Togo (capital Lomé) and neighboring states
Togo was a German colony. With World War I British and French arrived, and Togo became a League of Nation's mandate. Togo became independent and the Togolese Republic in 1960. Lt. Col. Eyadéma staged a coup in 1967. Togo is described in June 2012 as having been run "with a heavy hand" by this family for more than four decades. A coalition of groups are demonstrating for reforms.
Country Comparisons: chart
World Factbook: "The government's decade-long effort, supported by the World Bank and the IMF, to implement economic reform measures, encourage foreign investment, and bring revenues in line with expenditures has moved slowly."
Economic growth rate
2011: 3.8%
2010: 3.7%
2009: 3.2%
Labor force in agriculture
1998: 65%
Export- commodities
Reexports, cotton, phosphates, coffee, cocoa
Export/import ratio
2011: exports $0.865 billion, imports $1.460 billion
Health expenditures
2009: 5.9% of GDP
Living in an urban area:
2010: 43%
Ethnic groups
African (37 tribes; largest and most important are Ewe, Mina, and Kabre) 99%, European and Syrian-Lebanese less than 1%
Religions
Christian 29%, Muslim 20%, indigenous beliefs 51%
Literacy, (age 15 and
older can read and write)
2003: males 75.4%, females 46.9%
Western Africa, east of Ghana, west of Benin, with 56 kilometers of coastline in the south.

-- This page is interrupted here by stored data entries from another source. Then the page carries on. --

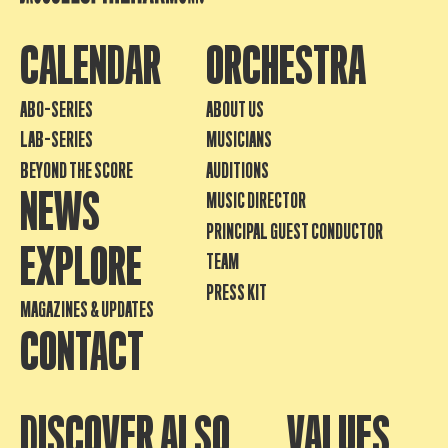
CALENDAR
ORCHESTRA
ABO-SERIES
ABOUT US
LAB-SERIES
MUSICIANS
BEYOND THE SCORE
AUDITIONS
NEWS
MUSIC DIRECTOR
PRINCIPAL GUEST CONDUCTOR
EXPLORE
TEAM
PRESS KIT
MAGAZINES & UPDATES
CONTACT
DISCOVER ALSO
VALUES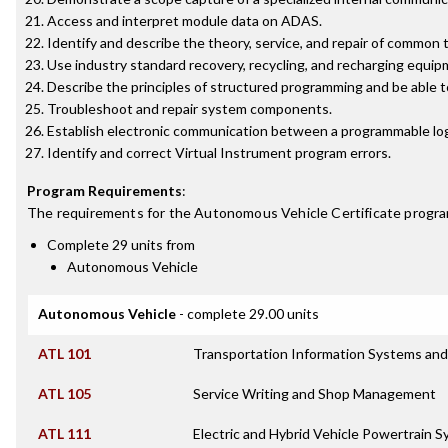
Access and interpret module data on ADAS.
Identify and describe the theory, service, and repair of common 
Use industry standard recovery, recycling, and recharging equip
Describe the principles of structured programming and be able 
Troubleshoot and repair system components.
Establish electronic communication between a programmable logi
Identify and correct Virtual Instrument program errors.
Program Requirements
:
The requirements for the
Autonomous Vehicle Certificate
progra
Complete 29 units from
Autonomous Vehicle
Autonomous Vehicle
- complete 29.00 units
ATL 101
Transportation Information Systems and
ATL 105
Service Writing and Shop Management
ATL 111
Electric and Hybrid Vehicle Powertrain 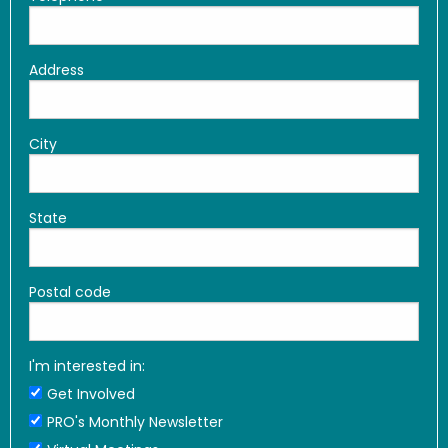
Address
City
State
Postal code
I'm interested in:
Get Involved
PRO's Monthly Newsletter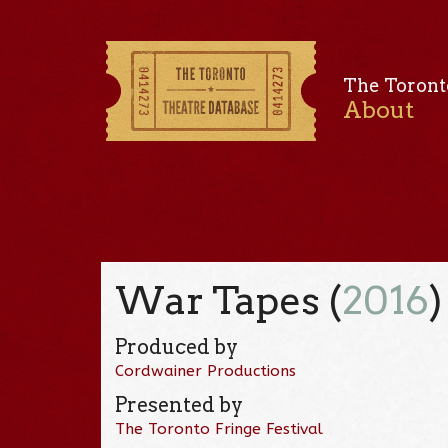
The Toront
About
War Tapes (
2016
)
Produced by
Cordwainer Productions
Presented by
The Toronto Fringe Festival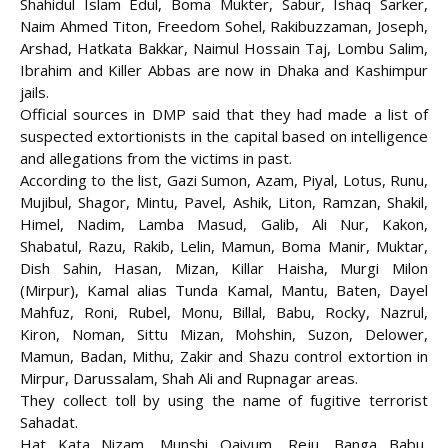
Shahidul Islam Edul, Boma Mukter, Sabur, Ishaq Sarker,
Naim Ahmed Titon, Freedom Sohel, Rakibuzzaman, Joseph,
Arshad, Hatkata Bakkar, Naimul Hossain Taj, Lombu Salim,
Ibrahim and Killer Abbas are now in Dhaka and Kashimpur
jails.
Official sources in DMP said that they had made a list of
suspected extortionists in the capital based on intelligence
and allegations from the victims in past.
According to the list, Gazi Sumon, Azam, Piyal, Lotus, Runu,
Mujibul, Shagor, Mintu, Pavel, Ashik, Liton, Ramzan, Shakil,
Himel, Nadim, Lamba Masud, Galib, Ali Nur, Kakon,
Shabatul, Razu, Rakib, Lelin, Mamun, Boma Manir, Muktar,
Dish Sahin, Hasan, Mizan, Killar Haisha, Murgi Milon
(Mirpur), Kamal alias Tunda Kamal, Mantu, Baten, Dayel
Mahfuz, Roni, Rubel, Monu, Billal, Babu, Rocky, Nazrul,
Kiron, Noman, Sittu Mizan, Mohshin, Suzon, Delower,
Mamun, Badan, Mithu, Zakir and Shazu control extortion in
Mirpur, Darussalam, Shah Ali and Rupnagar areas.
They collect toll by using the name of fugitive terrorist
Sahadat.
Hat Kata Nizam, Munshi Qaiyum, Reju, Banga Babu,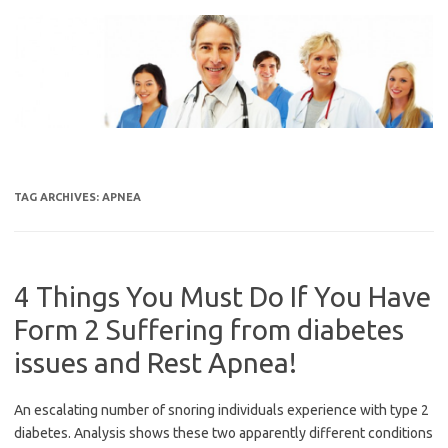
Skip
to
content
TAG ARCHIVES:
APNEA
4 Things You Must Do If You Have
Form 2 Suffering from diabetes
issues and Rest Apnea!
An escalating number of snoring individuals experience with type 2
diabetes. Analysis shows these two apparently different conditions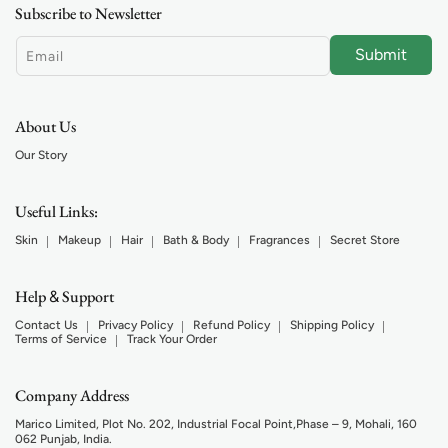
Subscribe to Newsletter
Submit
Email
About Us
Our Story
Useful Links:
Skin
Makeup
Hair
Bath & Body
Fragrances
Secret Store
Help
Support
&
Contact Us
Privacy Policy
Refund Policy
Shipping Policy
Terms of Service
Track Your Order
Company Address
Marico Limited, Plot No. 202, Industrial Focal Point,Phase – 9, Mohali, 160
062 Punjab, India.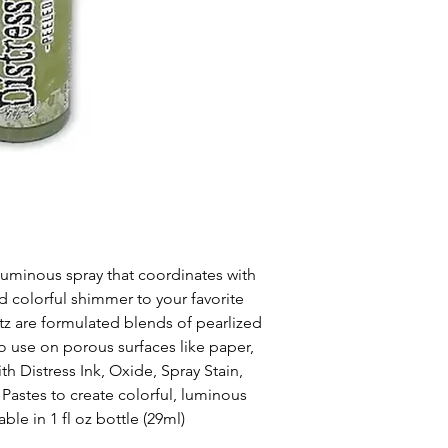
 luminous spray that coordinates with
dd colorful shimmer to your favorite
itz are formulated blends of pearlized
to use on porous surfaces like paper,
h Distress Ink, Oxide, Spray Stain,
 Pastes to create colorful, luminous
le in 1 fl oz bottle (29ml)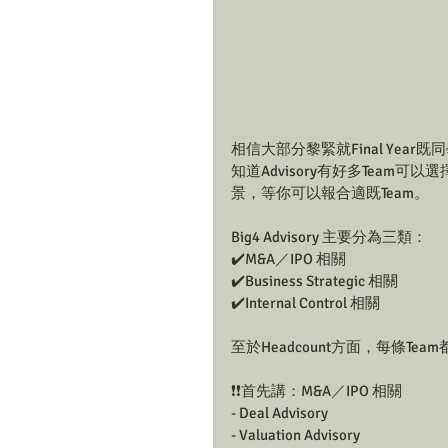
相信大部分黎緊就Final Year
知道Advisory有好多Team可
景，等你可以報合適既Team。
Big4 Advisory 主要分為三類：
✔️M&A／IPO 相關
✔️Business Strategic 相關
✔️Internal Control 相關
至於Headcount方面，每條Te
❗❗首先講：M&A／IPO 相關
- Deal Advisory
- Valuation Advisory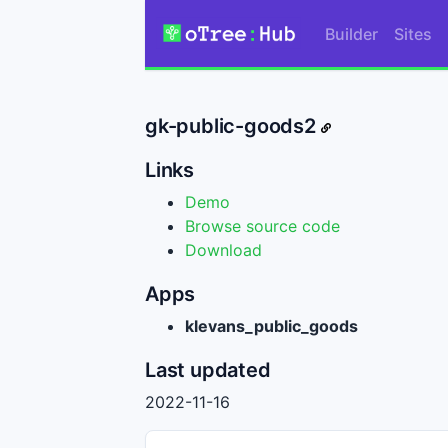
Builder
Sites
gk-public-goods2
Links
Demo
Browse source code
Download
Apps
klevans_public_goods
Last updated
2022-11-16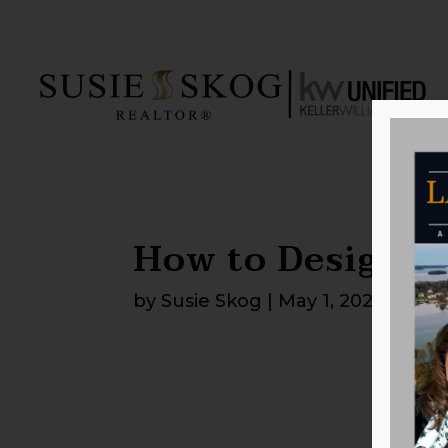
How to Design a
by
Susie Skog
|
May 1, 2026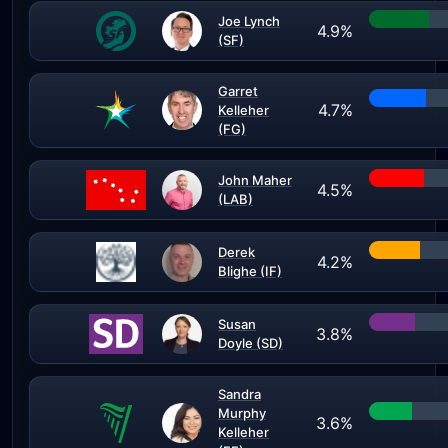
Joe Lynch
4.9%
(SF)
Garret
4.7%
Kelleher
(FG)
John Maher
4.5%
(LAB)
Derek
4.2%
Blighe (IF)
Susan
3.8%
Doyle (SD)
Sandra
Murphy
3.6%
Kelleher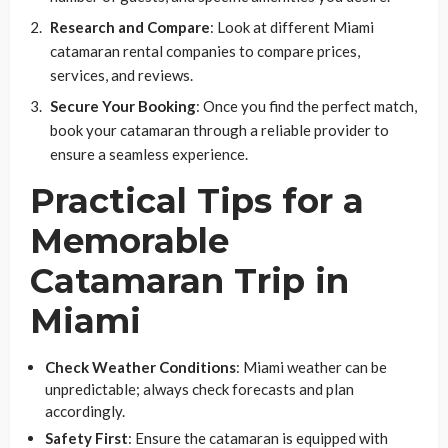
Research and Compare
: Look at different Miami
catamaran rental companies to compare prices,
services, and reviews.
Secure Your Booking
: Once you find the perfect match,
book your catamaran through a reliable provider to
ensure a seamless experience.
Practical Tips for a
Memorable
Catamaran Trip in
Miami
Check Weather Conditions
: Miami weather can be
unpredictable; always check forecasts and plan
accordingly.
Safety First
: Ensure the catamaran is equipped with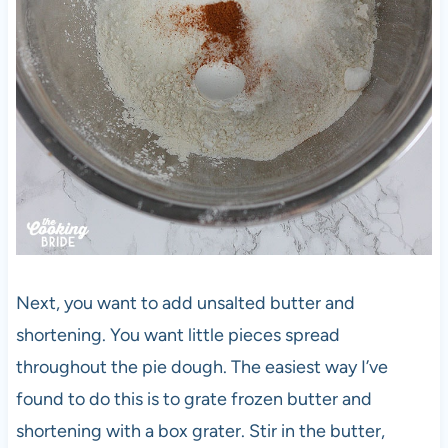
Next, you want to add unsalted butter and
shortening. You want little pieces spread
throughout the pie dough. The easiest way I’ve
found to do this is to grate frozen butter and
shortening with a box grater. Stir in the butter,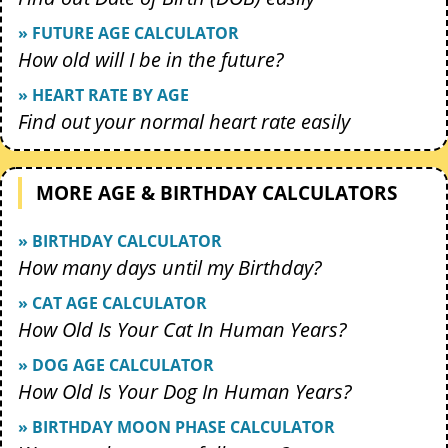
» FUTURE AGE CALCULATOR
How old will I be in the future?
» HEART RATE BY AGE
Find out your normal heart rate easily
MORE AGE & BIRTHDAY CALCULATORS
» BIRTHDAY CALCULATOR
How many days until my Birthday?
» CAT AGE CALCULATOR
How Old Is Your Cat In Human Years?
» DOG AGE CALCULATOR
How Old Is Your Dog In Human Years?
» BIRTHDAY MOON PHASE CALCULATOR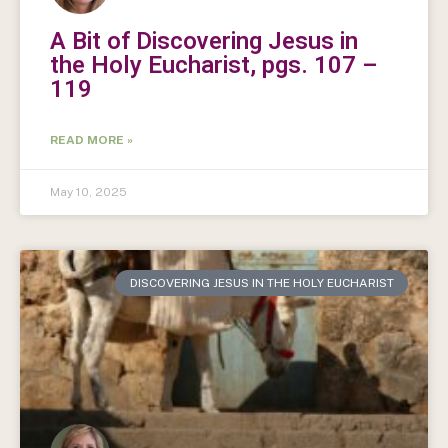
A Bit of Discovering Jesus in
the Holy Eucharist, pgs. 107 –
119
READ MORE »
May 10, 2025
DISCOVERING JESUS IN THE HOLY EUCHARIST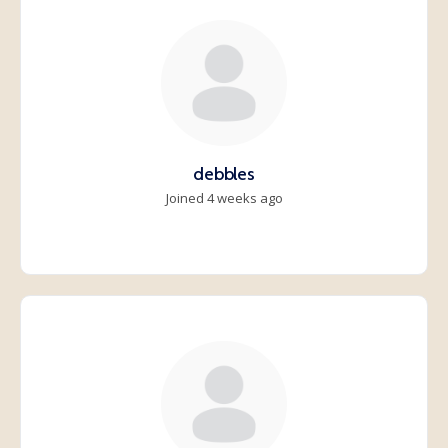
debbles
Joined 4 weeks ago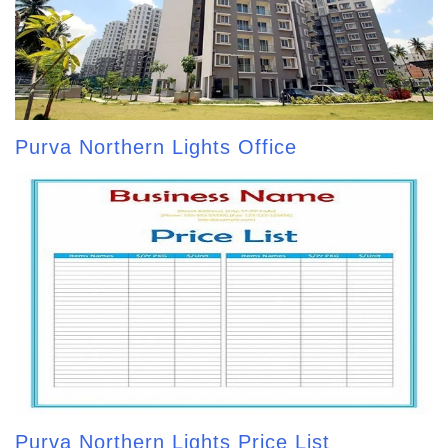
Purva Northern Lights Office
Purva Northern Lights Price List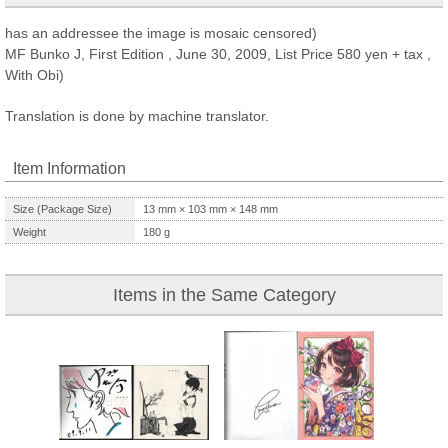
has an addressee the image is mosaic censored)
MF Bunko J, First Edition , June 30, 2009, List Price 580 yen + tax ,
With Obi)
Translation is done by machine translator.
Item Information
Size (Package Size)
13
mm ×
103
mm ×
148
mm
Weight
180
g
Items in the Same Category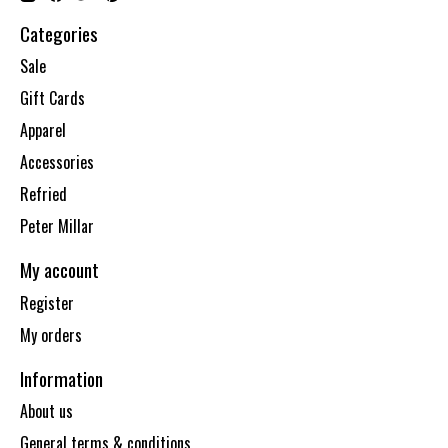
Categories
Sale
Gift Cards
Apparel
Accessories
Refried
Peter Millar
My account
Register
My orders
Information
About us
General terms & conditions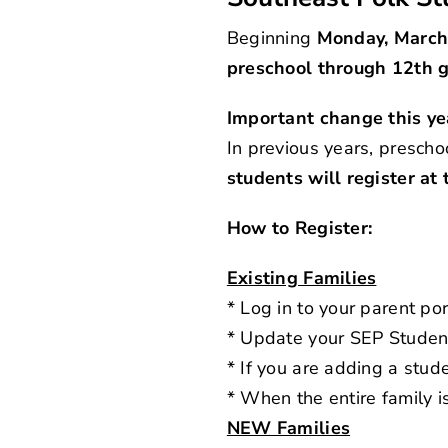
Beginning
Monday, March
preschool through 12th 
Important change this ye
In previous years, prescho
students will register at
How to Register:
Existing Families
* Log in to your
parent por
* Update your SEP Studen
* If you are adding a st
* When the entire family i
NEW Families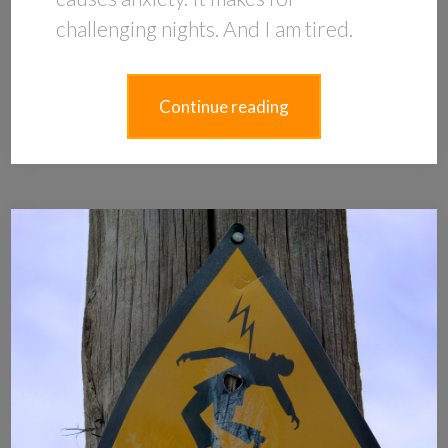
challenging nights. And I am tired.
Continue reading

About 100 kilometers east and west and 580 kilometers north and sout. Tropical.Capital: Lome.
Chief of state: Faure Gnassingbé (president) since 4 May 2005, Rally of the Togolese People. Head of government: Kwesi Ahoomey-Zunu (prime minister, appointed) since 23 July 2012, Patriotic Pan-African Convergence.
Togo became independent of French colonial rule in 1960, its formal name becoming the Togolese Republic. General Gnassingbe Eyadema became Togo's ruler in 1967. He gave in to popular pressure and legalized political parties in 1991. Then he won three elections, during allegations of political repression and electoral fraud.
During the 1990s the military made arbitrary arrests and committed extrajudicial killings, resulting in a withdrawal of aid by foreign donors. Eyadema died in March 2005. Eyadema's son, Faure Gnassingbe, was put in power. He ran for president that year, an election marred by hundreds of deaths. Gnassingbe won the presidency. He pursued reconciliation, and in parliamentary elections in October 2007 all opposition parties were allowed to run and all took part, for the first time in twenty years. Gnassingbe's party, the RPT, won 49 of the 81 seats. The leading opposition party, the UFC won 21 seats. A constitutional court is to hear any legal challenges to the results.
People have been migrating to the city from rural areas at a rate of 4.3 percent per year. The urban population is 2008 was counted as 42 percent of the total population. Demonstrations erupted in March, 2010, prostesting election results said to be rigged in favor of Faure Gnassingbé.